A CONTROVERSIAL doctor from Bolton is set to appear before his professional watchdog for a third time - to answer claims he wrongly gave out medication to three patients.

Dr Simon Caswell is also being probed over an allegation he failed to admit a patient to hospital, according to the Medical Practitioners Tribunal Service.

He is also said to have failed to advise the same patient to stop their medication or record the person's symptoms.

For a fifth patient, he is accused of failing to explain the risks associated with increasing doses of an unnamed medication, and then failing to decrease the dosage.

Another allegation is that Dr Caswell failed to maintain records of all of the combined actions.

Dr Caswell, who used to work at the Beehive Surgery before going into practice for himself, has previously been banned for three months from practising, for 2003, for treating his own wife, Patricia.

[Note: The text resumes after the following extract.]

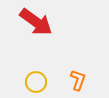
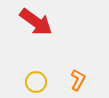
orange L-shape: rotated 10 degrees clockwise
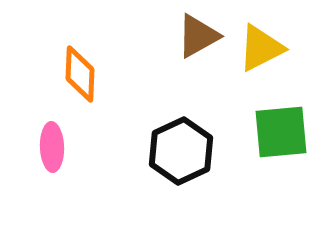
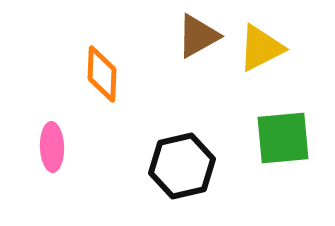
orange diamond: moved 22 px right
green square: moved 2 px right, 6 px down
black hexagon: moved 1 px right, 15 px down; rotated 12 degrees clockwise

He had been prescribing her morphine sulphate for pain relief, as she had a life-threatening bowel condition, between November 2000 and June 2002. The doctor then ignored an order to stop her prescriptions, between April and June the following year.

He later declared that he had removed all family members from his list at the Great Lever surgery.

Six years later though, he was hauled back before the authorities, then known as the General Medical Council, after he was found to have treated another relative, who was not his patient.

Dr Caswell had prescribed opiates to someone who was not supposed to be given those kind of drugs, unless new problems emerged, a GMC misconduct hearing was told.

The doctor administered 15mg of morphine to the patient and did not inform their GP of the treatment.

He was also accused of not referring the patient to the out-of-hours doctors’ service, or to Accident and Emergency.